紙幣カセット11(11A、11B、11C及び11D)は、その内部に、紙幣を前後方向に重ねるように集積した状態で収納する。また紙幣カセット11の後側下部には、収納されている紙幣を1枚ずつに分離して繰り出す繰出部12が設けられている。
搬送部13は、図示しないローラやベルト、或いはこれらを駆動するモータ等により、紙幣を搬送する経路である搬送路を構成している。搬送部13は、各紙幣カセット11の繰出部12から繰り出された紙幣を概ね上方向へ進行させる。

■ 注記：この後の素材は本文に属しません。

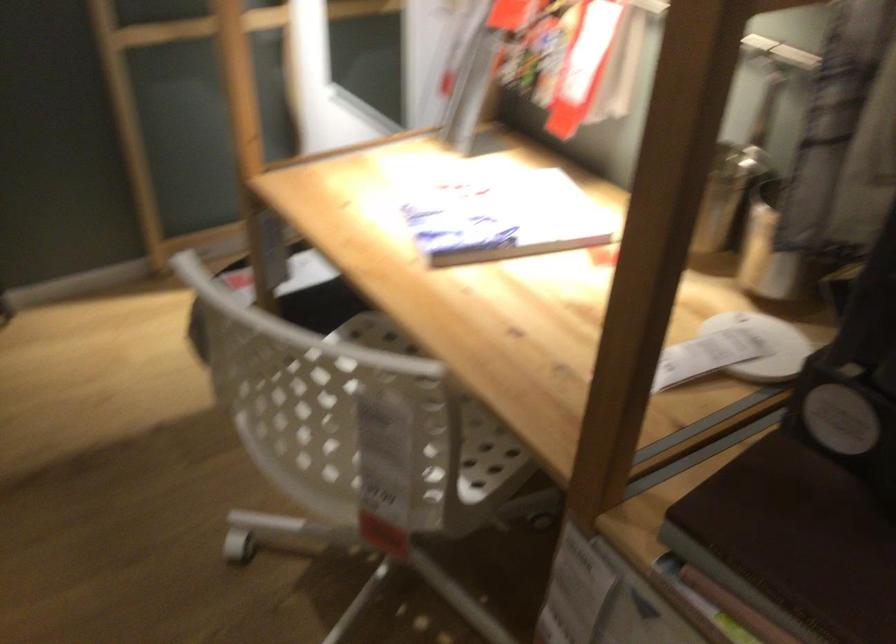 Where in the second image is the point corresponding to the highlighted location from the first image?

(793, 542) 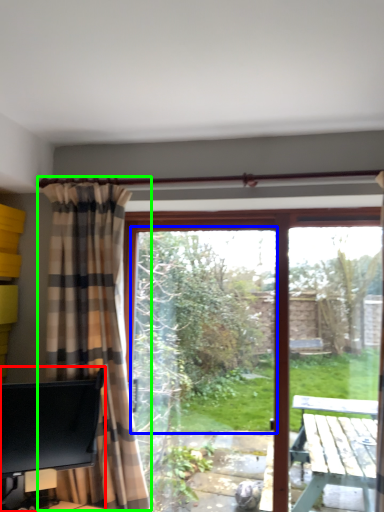 Question: Considering the real-world distances, which object is closest to desk (highlighted by a red box)? window screen (highlighted by a blue box) or curtain (highlighted by a green box).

鑑別部14は、搬送される紙幣の金種や走行状態等を鑑別し、その鑑別結果を制御部4へ供給する。制御部4は、得られた鑑別結果を基に、出金すべき正常な紙幣の搬送先を集積部16に、出金すべきでない紙幣(以下これをリジェクト紙幣と呼ぶ)の搬送先をリジェクトカセット17に、それぞれ決定する。
切替部15は、紙幣カセット11Aの上側における前後方向のほぼ中央に配置されており、制御部4の制御に基づき、紙幣に当接して進行方向を変化させるブレード(図中三角形で示す)の傾斜角度を変更することにより、下方から搬送されてきた紙幣それぞれの進行方向を、制御部4において決定された搬送先に応じて切り替え、後側の集積部16又は前側のリジェクトカセット17へ進行させる。
集積部16は、内部に紙幣を集積するための集積空間を形成している。集積部16は、切替部15から搬送され放出部16Rにより集積空間内へ放出された紙幣を、ステージ16T上に集積させることができる。
リジェクトカセット17は、内部に紙幣を収納する収納部を有している。この収納部は、仕切板17Pにより前上側と後下側とに仕切られている。またリジェクトカセット17における後側には、切替部15から搬送されてきた紙幣を収納部内へ放出する放出部17Rが設けられている。このためリジェクトカセット17は、切替部15から搬送され放出部17Rにより収納部内へ放出された紙幣(すなわちリジェクト紙幣)を収納することができる。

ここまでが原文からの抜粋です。